Match the poll interval to your Prometheus scrape cadence — typically 5–10 seconds — and never faster, because the differentiated BytesCompacted rate becomes pure noise below the scrape resolution. Tighten toward 5 seconds for LeveledCompactionStrategy tables with aggressive multi-level merges, and relax toward 10 seconds for SizeTieredCompactionStrategy, whose bursty tier merges are better judged over a wider window.

Should the agent read from nodetool or JMX?

Read JMX (or a Prometheus JMX-exporter scrape) for counters you differentiate like BytesCompacted, because it avoids spawning a subprocess per sample and keeps the rate math clean. Reserve nodetool compactionstats -H for the human-verifiable snapshot and per-compaction progress. On Cassandra 5.0, prefer the system_views.sstable_tasks virtual table over parsing text output.

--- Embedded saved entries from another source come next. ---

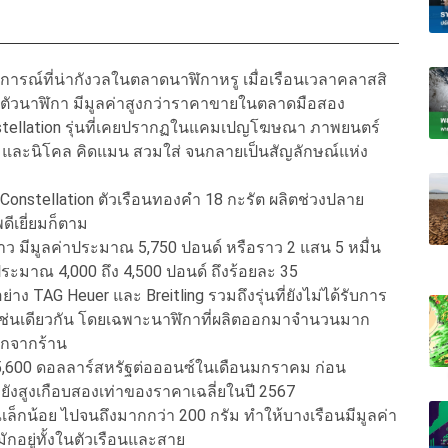
ารณ์ที่น่ากังวลในตลาดนาฬิกาหรู เมื่อเรือนเวลาคลาสสิ
ในตัวนาฬิกา มีมูลค่าสูงกว่าราคาขายในตลาดมือสอง
nstellation รุ่นที่เคยปรากฏในแคมเปญโฆษณา ภาพยนตร์
์ และนิโคล คิดแมน สวมใส่ จนกลายเป็นสัญลักษณ์แห่ง
Constellation ตัวเรือนทองคำ 18 กะรัต ผลิตช่วงปลาย
ีเยี่ยมก็ตาม
 มีมูลค่าประมาณ 5,750 ปอนด์ หรือราว 2 แสน 5 หมื่น
ประมาณ 4,000 ถึง 4,500 ปอนด์ ถึงร้อยละ 35
TAG Heuer และ Breitling รวมถึงรุ่นที่ยังไม่ได้รับการ
งเช่นเดียวกัน โดยเฉพาะนาฬิกาที่ผลิตออกมาจำนวนมาก
อกจากร้าน
5,600 ดอลลาร์สหรัฐต่อออนซ์ในเดือนมกราคม ก่อน
งยังสูงเกือบสองเท่าของราคาเฉลี่ยในปี 2567
ล็กน้อย ไปจนถึงมากกว่า 200 กรัม ทำให้บางเรือนมีมูลค่า
กอยู่ทั้งในตัวเรือนและสาย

Why gate repair on a pending-task ceiling instead of zero pending tasks?

A healthy node almost always has at least one pending compaction task, so PendingTasks > 0 would defer repair forever. Gate on a ceiling scaled to the node — roughly 2 × concurrent_compactors, or about 20 on a well-provisioned node — combined with a throughput check, so repair proceeds during genuine lulls rather than never.

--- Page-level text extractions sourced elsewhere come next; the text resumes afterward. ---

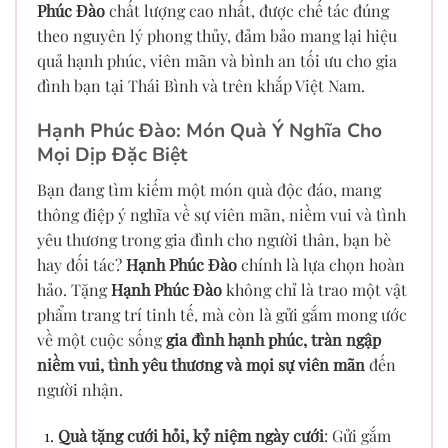
Phúc Đào
chất lượng cao nhất, được chế tác đúng
theo nguyên lý phong thủy, đảm bảo mang lại hiệu
quả hạnh phúc, viên mãn và bình an tối ưu cho gia
đình bạn tại Thái Bình và trên khắp Việt Nam.
Hạnh Phúc Đào: Món Quà Ý Nghĩa Cho
Mọi Dịp Đặc Biệt
Bạn đang tìm kiếm một món quà độc đáo, mang
thông điệp ý nghĩa về sự viên mãn, niềm vui và tình
yêu thương trong gia đình cho người thân, bạn bè
hay đối tác?
Hạnh Phúc Đào
chính là lựa chọn hoàn
hảo. Tặng
Hạnh Phúc Đào
không chỉ là trao một vật
phẩm trang trí tinh tế, mà còn là gửi gắm mong ước
về một cuộc sống
gia đình hạnh phúc, tràn ngập
niềm vui, tình yêu thương và mọi sự viên mãn
đến
người nhận.
Quà tặng cưới hỏi, kỷ niệm ngày cưới
: Gửi gắm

What happens if compaction throughput exceeds 70% of the configured limit during repair?

Repair validation compactions share the same CompactionExecutor and I/O budget as normal compaction. When compaction is already consuming 70%+ of the ceiling, adding repair validation saturates disk I/O, causing validation timeouts, dropped streams, and read-path latency spikes. The safety gate defers repair until measured throughput falls back below that fraction.

Does UnifiedCompactionStrategy in Cassandra 5.0 change how I monitor?

Yes. UCS introduces adaptive thread scaling, so a static concurrent_compactors assumption no longer holds. Feed the monitor’s real-time backlog velocity back into throughput and compactor decisions rather than hard-coding them, and confirm your exporter still surfaces the same Compaction MBeans, since the strategy internals changed even though the metric surface is largely stable.